“Most accidents that involve a school bus actually happen outside the bus, when children run into the road, step too close to the bus, or even kneel down to get something that has fallen under the bus,” said Leslie Kilgore, VP of engineering for Thomas Built Buses. “As diligent as bus drivers may be, sometimes they just can’t see a child around certain areas of the outside of the bus.”

Research indicates that nine out of 10 school districts in the U.S. and Canada are not currently using 360-degree camera systems to detect children at school bus stops, based on STN reader reports. The reasons why go beyond the expected answer of budgetary constraints and vehicle replacement cycles.

The need for the eventual, widespread adoption of sufficient exterior child-detection systems at bus stops seems especially urgent for younger students, who are more easily missed by drivers in blind spots.
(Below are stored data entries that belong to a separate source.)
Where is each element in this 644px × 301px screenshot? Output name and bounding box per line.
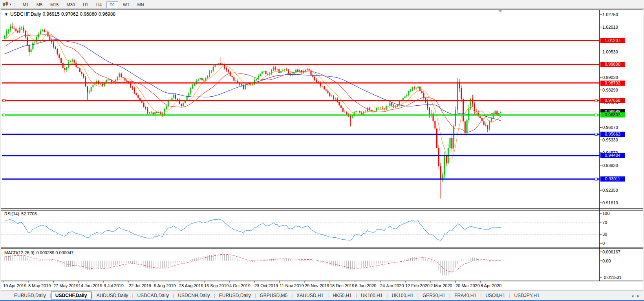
date-label: 11 Nov 2019: [280, 283, 304, 288]
macd-values: 0.000289 0.000047: [36, 250, 73, 255]
tab-HK50-H1[interactable]: HK50,H1: [329, 292, 356, 299]
macd-indicator-label: MACD(12,26,9)0.000289 0.000047: [4, 250, 75, 255]
price-tick-label: 0.96070: [602, 125, 618, 130]
timeframe-D1[interactable]: D1: [106, 1, 118, 8]
tab-USOil-H1[interactable]: USOil,H1: [481, 292, 509, 299]
date-label: 6 Jan 2020: [355, 283, 376, 288]
price-badge-0.99800: 0.99800: [600, 62, 625, 67]
macd-name: MACD(12,26,9): [4, 250, 34, 255]
timeframe-MN[interactable]: MN: [134, 1, 147, 8]
chart-tabs: EURUSD,Daily|USDCHF,Daily|AUDUSD,Daily|U…: [10, 292, 543, 299]
price-badge-0.98703: 0.98703: [600, 81, 625, 86]
price-badge-0.95663: 0.95663: [600, 132, 625, 137]
date-label: 12 Feb 2020: [405, 283, 430, 288]
date-label: 28 Aug 2019: [179, 283, 203, 288]
tab-USDCNH-Daily[interactable]: USDCNH,Daily: [174, 292, 214, 299]
chart-tab-bar: EURUSD,Daily|USDCHF,Daily|AUDUSD,Daily|U…: [0, 291, 644, 300]
chart-window: ▼USDCHF,Daily0.969150.970620.968600.9698…: [1, 9, 643, 290]
price-tick-label: 0.98290: [602, 88, 618, 92]
date-label: 9 Aug 2019: [154, 283, 176, 288]
chart-toolbar-button[interactable]: ▾: [1, 2, 13, 7]
tab-USDCAD-Daily[interactable]: USDCAD,Daily: [133, 292, 173, 299]
timeframe-M5[interactable]: M5: [33, 1, 46, 8]
date-label: 14 Jun 2019: [79, 283, 102, 288]
date-label: 24 Jan 2020: [380, 283, 404, 288]
timeframe-H1[interactable]: H1: [80, 1, 91, 8]
price-badge-0.94404: 0.94404: [600, 153, 625, 158]
price-tick-label: 0.93830: [602, 163, 618, 168]
timeframe-W1[interactable]: W1: [120, 1, 133, 8]
timeframe-M1[interactable]: M1: [20, 1, 32, 8]
symbol-period-label: USDCHF,Daily: [10, 11, 41, 17]
tab-EURUSD-Daily[interactable]: EURUSD,Daily: [10, 292, 50, 299]
chart-overlay: ▼USDCHF,Daily0.969150.970620.968600.9698…: [1, 10, 643, 290]
ohlc-high: 0.97062: [61, 11, 78, 17]
ohlc-low: 0.96860: [80, 11, 97, 17]
date-label: 22 Jul 2019: [129, 283, 151, 288]
rsi-tick-label: 70: [602, 220, 607, 225]
toolbar-grip: [15, 2, 16, 7]
ohlc-open: 0.96915: [43, 11, 60, 17]
date-label: 16 Sep 2019: [204, 283, 229, 288]
date-label: 3 Jul 2019: [104, 283, 124, 288]
tab-EURUSD-Daily[interactable]: EURUSD,Daily: [215, 292, 255, 299]
tab-UK100-H1[interactable]: UK100,H1: [388, 292, 417, 299]
tab-scroll-left-icon[interactable]: ◂: [631, 294, 633, 298]
price-tick-label: 0.92350: [602, 188, 618, 193]
price-badge-0.97658: 0.97658: [600, 98, 625, 103]
tab-USDJPY-H1[interactable]: USDJPY,H1: [510, 292, 543, 299]
rsi-tick-label: 30: [602, 232, 607, 237]
price-tick-label: 0.99030: [602, 75, 618, 80]
price-tick-label: 1.00530: [602, 50, 618, 54]
tab-XAUUSD-H1[interactable]: XAUUSD,H1: [293, 292, 327, 299]
tab-FRA40-H1[interactable]: FRA40,H1: [450, 292, 480, 299]
rsi-tick-label: 0: [602, 241, 605, 246]
timeframe-H4[interactable]: H4: [93, 1, 105, 8]
chart-title: ▼USDCHF,Daily0.969150.970620.968600.9698…: [4, 11, 117, 17]
price-badge-1.01207: 1.01207: [600, 38, 625, 43]
macd-tick-label: -0.011531: [602, 275, 622, 280]
timeframe-M15[interactable]: M15: [47, 1, 62, 8]
date-label: 20 Mar 2020: [456, 283, 480, 288]
timeframe-M30[interactable]: M30: [64, 1, 78, 8]
rsi-name: RSI(14): [4, 211, 19, 216]
price-tick-label: 0.95330: [602, 138, 618, 142]
collapse-chart-icon[interactable]: ▼: [4, 12, 8, 17]
candlestick-chart-icon: [3, 2, 9, 7]
date-label: 23 Oct 2019: [254, 283, 278, 288]
price-tick-label: 1.02750: [602, 12, 618, 17]
rsi-tick-label: 100: [602, 211, 609, 216]
timeframe-buttons: M1M5M15M30H1H4D1W1MN: [19, 1, 148, 8]
ohlc-close: 0.96988: [99, 11, 115, 17]
tab-UK100-H1[interactable]: UK100,H1: [357, 292, 386, 299]
rsi-value: 52.7708: [21, 211, 37, 216]
tab-USDCHF-Daily[interactable]: USDCHF,Daily: [51, 292, 91, 299]
date-label: 27 May 2019: [53, 283, 79, 288]
price-badge-0.93011: 0.93011: [600, 176, 625, 182]
tab-GER30-H1[interactable]: GER30,H1: [419, 292, 449, 299]
rsi-indicator-label: RSI(14)52.7708: [4, 211, 39, 216]
tab-GBPUSD-M5[interactable]: GBPUSD,M5: [256, 292, 292, 299]
date-label: 4 Oct 2019: [229, 283, 251, 288]
price-tick-label: 1.02010: [602, 25, 618, 29]
tab-scroll-right-icon[interactable]: ▸: [637, 294, 639, 298]
macd-tick-label: 0.00: [602, 259, 611, 263]
price-badge-0.96803: 0.96803: [600, 112, 625, 117]
date-label: 8 May 2019: [28, 283, 51, 288]
price-tick-label: 0.91610: [602, 200, 618, 205]
macd-tick-label: 0.006167: [602, 250, 620, 254]
date-label: 19 Apr 2019: [3, 283, 26, 288]
date-label: 29 Nov 2019: [305, 283, 329, 288]
chevron-down-icon: ▾: [9, 2, 11, 6]
timeframe-toolbar: ▾ M1M5M15M30H1H4D1W1MN: [0, 0, 644, 9]
tab-AUDUSD-Daily[interactable]: AUDUSD,Daily: [93, 292, 132, 299]
date-label: 8 Apr 2020: [481, 283, 501, 288]
tab-scroll-nav: ◂ ▸: [631, 294, 644, 298]
date-label: 18 Dec 2019: [330, 283, 354, 288]
date-label: 2 Mar 2020: [430, 283, 452, 288]
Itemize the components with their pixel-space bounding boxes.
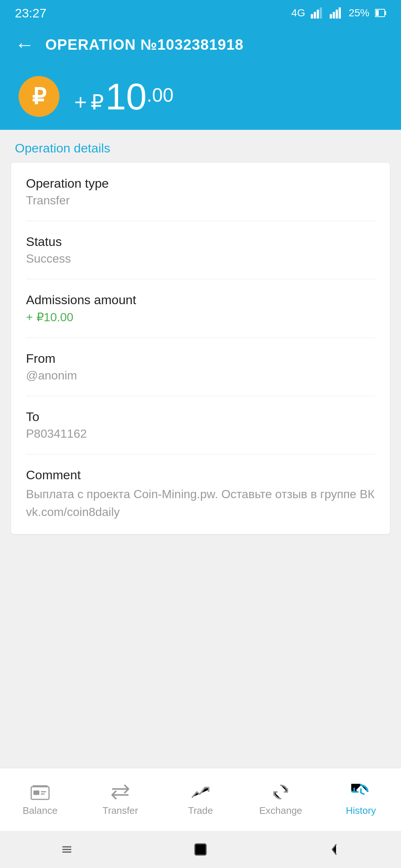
svg-rect-2: [317, 10, 319, 19]
svg-rect-12: [33, 785, 48, 787]
detail-row-2: Admissions amount+ ₽10.00: [26, 279, 375, 338]
back-nav-button[interactable]: [319, 838, 349, 861]
svg-rect-10: [385, 11, 386, 15]
detail-label-5: Comment: [26, 468, 375, 482]
system-nav: [0, 831, 401, 868]
transfer-icon: [109, 783, 131, 801]
detail-row-0: Operation typeTransfer: [26, 163, 375, 221]
svg-rect-0: [311, 14, 313, 19]
svg-rect-6: [336, 10, 338, 19]
detail-label-0: Operation type: [26, 176, 375, 191]
svg-rect-9: [376, 10, 379, 16]
detail-value-2: + ₽10.00: [26, 310, 375, 324]
amount-prefix: +: [74, 89, 87, 114]
nav-item-transfer[interactable]: Transfer: [80, 783, 160, 816]
detail-value-1: Success: [26, 252, 375, 266]
detail-row-5: CommentВыплата с проекта Coin-Mining.pw.…: [26, 454, 375, 534]
detail-row-4: ToP80341162: [26, 396, 375, 454]
amount-display: + ₽ 10 .00: [74, 78, 173, 115]
ruble-symbol: ₽: [32, 83, 46, 109]
details-card: Operation typeTransferStatusSuccessAdmis…: [11, 163, 390, 534]
nav-item-history[interactable]: History: [321, 783, 401, 816]
signal-icon: [311, 7, 324, 19]
status-bar: 23:27 4G 25%: [0, 0, 401, 26]
currency-icon: ₽: [19, 76, 59, 117]
recents-button[interactable]: [52, 838, 82, 861]
amount-currency: ₽: [91, 90, 104, 114]
amount-header: ₽ + ₽ 10 .00: [0, 63, 401, 130]
content-area: Operation details Operation typeTransfer…: [0, 130, 401, 545]
back-button[interactable]: ←: [15, 35, 34, 54]
nav-item-trade[interactable]: Trade: [160, 783, 241, 816]
battery-level: 25%: [349, 7, 369, 19]
time: 23:27: [15, 6, 46, 20]
section-label: Operation details: [11, 141, 390, 155]
svg-rect-15: [41, 793, 45, 795]
svg-rect-13: [33, 790, 39, 795]
detail-value-4: P80341162: [26, 427, 375, 441]
svg-rect-5: [333, 12, 335, 19]
nav-label-trade: Trade: [188, 805, 213, 816]
network-type: 4G: [291, 7, 305, 19]
svg-rect-1: [314, 12, 316, 19]
detail-row-1: StatusSuccess: [26, 221, 375, 279]
svg-rect-23: [195, 844, 206, 855]
balance-icon: [29, 783, 51, 801]
svg-line-19: [361, 793, 364, 794]
detail-label-4: To: [26, 410, 375, 424]
detail-label-1: Status: [26, 234, 375, 249]
nav-item-exchange[interactable]: Exchange: [241, 783, 321, 816]
page-title: OPERATION №1032381918: [45, 36, 244, 53]
detail-row-3: From@anonim: [26, 338, 375, 396]
nav-label-exchange: Exchange: [259, 805, 302, 816]
detail-label-3: From: [26, 351, 375, 366]
status-right: 4G 25%: [291, 7, 386, 19]
history-icon: [350, 783, 372, 801]
detail-value-5: Выплата с проекта Coin-Mining.pw. Оставь…: [26, 485, 375, 521]
nav-item-balance[interactable]: Balance: [0, 783, 80, 816]
svg-rect-7: [339, 7, 341, 19]
nav-label-balance: Balance: [23, 805, 58, 816]
detail-value-0: Transfer: [26, 194, 375, 207]
svg-rect-4: [330, 14, 332, 19]
svg-rect-14: [41, 791, 46, 792]
svg-rect-3: [320, 7, 322, 19]
detail-label-2: Admissions amount: [26, 293, 375, 307]
bottom-nav: Balance Transfer Trade: [0, 768, 401, 831]
detail-value-3: @anonim: [26, 369, 375, 382]
battery-icon: [375, 8, 386, 18]
top-nav: ← OPERATION №1032381918: [0, 26, 401, 63]
amount-decimal: .00: [147, 84, 173, 106]
nav-label-history: History: [346, 805, 376, 816]
trade-icon: [189, 783, 212, 801]
exchange-icon: [270, 783, 292, 801]
nav-label-transfer: Transfer: [102, 805, 138, 816]
amount-main: 10: [105, 78, 147, 115]
signal-icon-2: [330, 7, 343, 19]
home-button[interactable]: [186, 838, 215, 861]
The National School Bus Loading & Unloading Zone Survey that was conducted by the Kansas State Department of Education, found that 73 percent of school bus stop fatalities over the past 50 years occurred to students who were 9 years of age and younger.

It appears that cost is only one of the factors in the low adoption rate of 360-degree camera systems that are designed to remove blind spots. The industry has yet had a demand of such systems, apparently due in part to a relative lack of competition and lack of understanding how the systems work.

Product acceptance in the industry is probably at least a decade away. The goal of quickly shrinking the Danger Zone via wide scale video and microwave systems will likely remain elusive for now.